Oceniając ostatnie działania poszczególnych polityków lepszego sortu portal NaTemat.pl nie ma złudzeń. – Trwa festiwal bezwstydu – czytamy w portalu NaTemat.pl.
– Koledzy z obozu władzy ustawili się w kółeczku wzajemnej adoracji, by przed wyborami obsypywać się zaszczytami, nagrodami i pieniędzmi. Obajtek da Zgrywusowi, Zgrywus da Bagniakowi, Bagniak… jeszcze się zobaczy, czym może kupczyć były Gargamel TVP na swoim nowym stołku w Banku Światowym. Pewne jest jedno: milion złotych rocznie zapewni mu komfort wspomagający kreatywność. Dla Wioski oczywiście – zauważa Anna Dryjańska.
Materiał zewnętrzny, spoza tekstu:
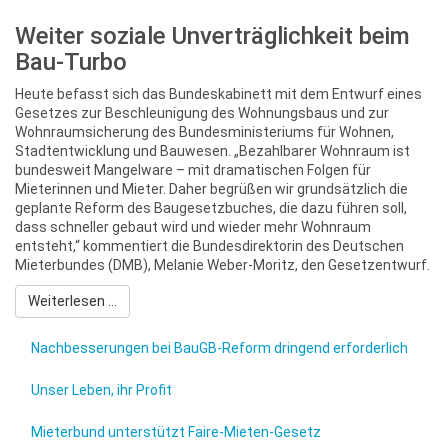
Weiter soziale Unverträglichkeit beim
Bau-Turbo
Heute befasst sich das Bundeskabinett mit dem Entwurf eines
Gesetzes zur Beschleunigung des Wohnungsbaus und zur
Wohnraumsicherung des Bundesministeriums für Wohnen,
Stadtentwicklung und Bauwesen. „Bezahlbarer Wohnraum ist
bundesweit Mangelware – mit dramatischen Folgen für
Mieterinnen und Mieter. Daher begrüßen wir grundsätzlich die
geplante Reform des Baugesetzbuches, die dazu führen soll,
dass schneller gebaut wird und wieder mehr Wohnraum
entsteht,“ kommentiert die Bundesdirektorin des Deutschen
Mieterbundes (DMB), Melanie Weber-Moritz, den Gesetzentwurf.
Weiterlesen ...
Nachbesserungen bei BauGB-Reform dringend erforderlich
Unser Leben, ihr Profit
Mieterbund unterstützt Faire-Mieten-Gesetz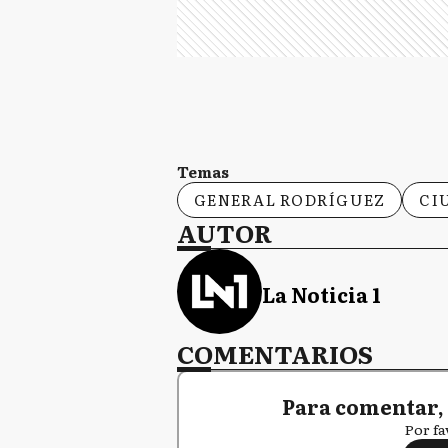
Temas
GENERAL RODRÍGUEZ
CI
AUTOR
La Noticia 1
COMENTARIOS
Para comentar, 
Por fa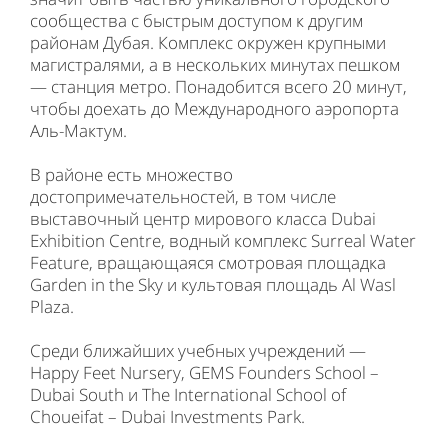
сообщества с быстрым доступом к другим
районам Дубая. Комплекс окружен крупными
магистралями, а в нескольких минутах пешком
— станция метро. Понадобится всего 20 минут,
чтобы доехать до Международного аэропорта
Аль-Мактум.
В районе есть множество
достопримечательностей, в том числе
выставочный центр мирового класса Dubai
Exhibition Centre, водный комплекс Surreal Water
Feature, вращающаяся смотровая площадка
Garden in the Sky и культовая площадь Al Wasl
Plaza.
Среди ближайших учебных учреждений —
Happy Feet Nursery, GEMS Founders School –
Dubai South и The International School of
Choueifat – Dubai Investments Park.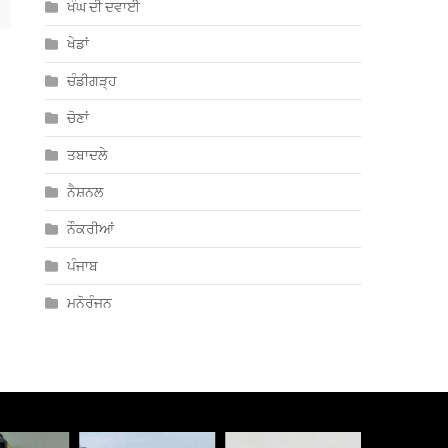
ਖੰਘ ਦੀ ਦਵਾਈ
ਖੇਡਾਂ
ਚੰਡੀਗੜ੍ਹ
ਚੋਣਾਂ
ਤਬਾਦਲੇ
ਨੈਸ਼ਨਲ
ਨੌਕਰੀਆਂ
ਪੰਜਾਬ
ਮਨੋਰੰਜਨ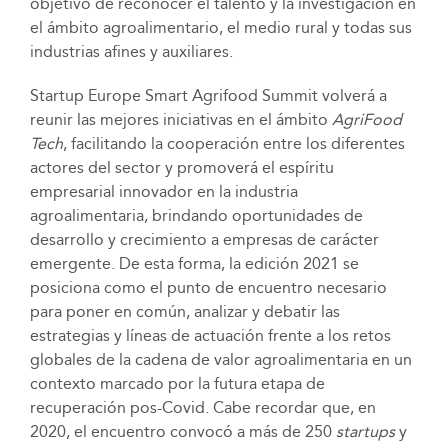
objetivo de reconocer el talento y la investigación en
el ámbito agroalimentario, el medio rural y todas sus
industrias afines y auxiliares.
Startup Europe Smart Agrifood Summit volverá a
reunir las mejores iniciativas en el ámbito
AgriFood
Tech
, facilitando la cooperación entre los diferentes
actores del sector y promoverá el espíritu
empresarial innovador en la industria
agroalimentaria, brindando oportunidades de
desarrollo y crecimiento a empresas de carácter
emergente. De esta forma, la edición 2021 se
posiciona como el punto de encuentro necesario
para poner en común, analizar y debatir las
estrategias y líneas de actuación frente a los retos
globales de la cadena de valor agroalimentaria en un
contexto marcado por la futura etapa de
recuperación pos-Covid. Cabe recordar que, en
2020, el encuentro convocó a más de 250
startups
y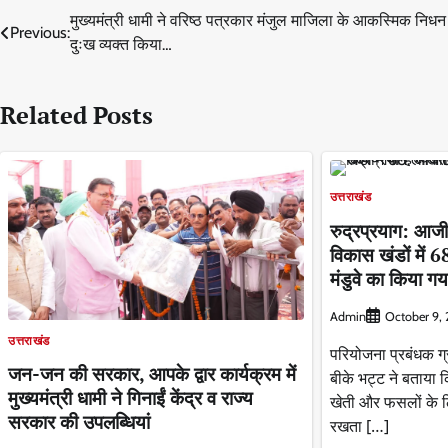
Post
मुख्यमंत्री धामी ने वरिष्ठ पत्रकार मंजुल माजिला के आकस्मिक निधन
Previous:
दुःख व्यक्त किया…
navigation
Related Posts
उत्तराखंड
रुद्रप्रयाग: आजीव
विकास खंडों में
मंडुवे का किया ग
Admin
October 9,
उत्तराखंड
परियोजना प्रबंधक ग्र
जन-जन की सरकार, आपके द्वार कार्यक्रम में
बीके भट्ट ने बताया 
मुख्यमंत्री धामी ने गिनाईं केंद्र व राज्य
खेती और फसलों के 
सरकार की उपलब्धियां
रखता […]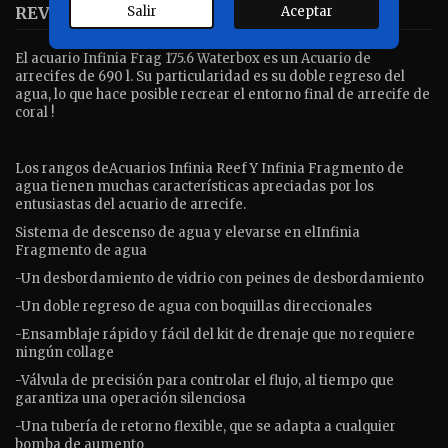
REVIEWS
GPSR
Salir
Aceptar
El acuario Infinia Frag 175.6 Waterbox es un Acuario de
arrecifes de 690 l. Su particularidad es su doble regreso del
agua, lo que hace posible recrear el entorno final de arrecife de
coral !
Los rangos deAcuarios Infinia Reef Y Infinia Fragmento de
agua tienen muchas características apreciadas por los
entusiastas del acuario de arrecife.
Sistema de descenso de agua y elevarse en elInfinia
Fragmento de agua
-Un desbordamiento de vidrio con peines de desbordamiento
-Un doble regreso de agua con boquillas direccionales
-Ensamblaje rápido y fácil del kit de drenaje que no requiere
ningún collage
-Válvula de precisión para controlar el flujo, al tiempo que
garantiza una operación silenciosa
-Una tubería de retorno flexible, que se adapta a cualquier
bomba de aumento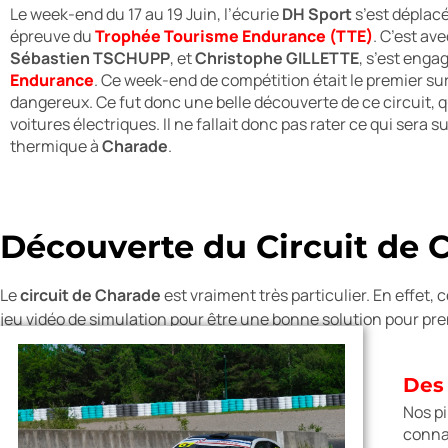
Le week-end du 17 au 19 Juin, l’écurie
DH Sport
s’est déplacé
épreuve du
Trophée Tourisme Endurance (TTE)
. C’est av
Sébastien TSCHUPP
, et
Christophe GILLETTE
, s’est enga
Endurance
. Ce week-end de compétition était le premier sur
dangereux. Ce fut donc une belle découverte de ce circuit, qu
voitures électriques. Il ne fallait donc pas rater ce qui sera 
thermique à
Charade
.
Découverte du Circuit de 
Le
circuit de Charade
est vraiment très particulier. En effet, 
jeu vidéo de simulation pour être une bonne solution pour pr
Des
Nos pi
connai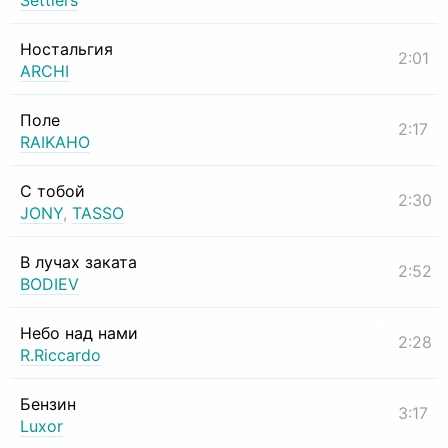
Settlers
Ностальгия
2:01
ARCHI
Поле
2:17
RAIKAHO
С тобой
2:30
JONY
,
TASSO
В лучах заката
2:52
BODIEV
Небо над нами
2:28
R.Riccardo
Бензин
3:17
Luxor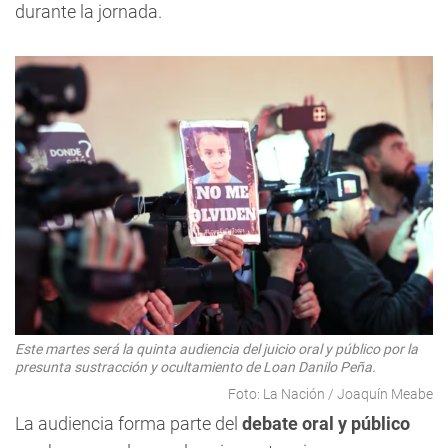
durante la jornada.
Este martes será la quinta audiencia del juicio oral y público por la
presunta sustracción y ocultamiento de Loan Danilo Peña.
Foto: La Nación / Joaquín Meabe
La audiencia forma parte del
debate oral y público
To, co widzimy, to dopiero początek. Wspólnym mianownikiem działań obozu władzy w nadchodzących miesiącach będzie „puszczanie”: hamulców, poręczy, rozsądku czy wreszcie nerwów. Mówiąc krótko: bezwstyd. To już się dzieje – dodaje dziennikarka.
My możemy jedynie zacisnąć zęby. I odliczać czas do wyborów.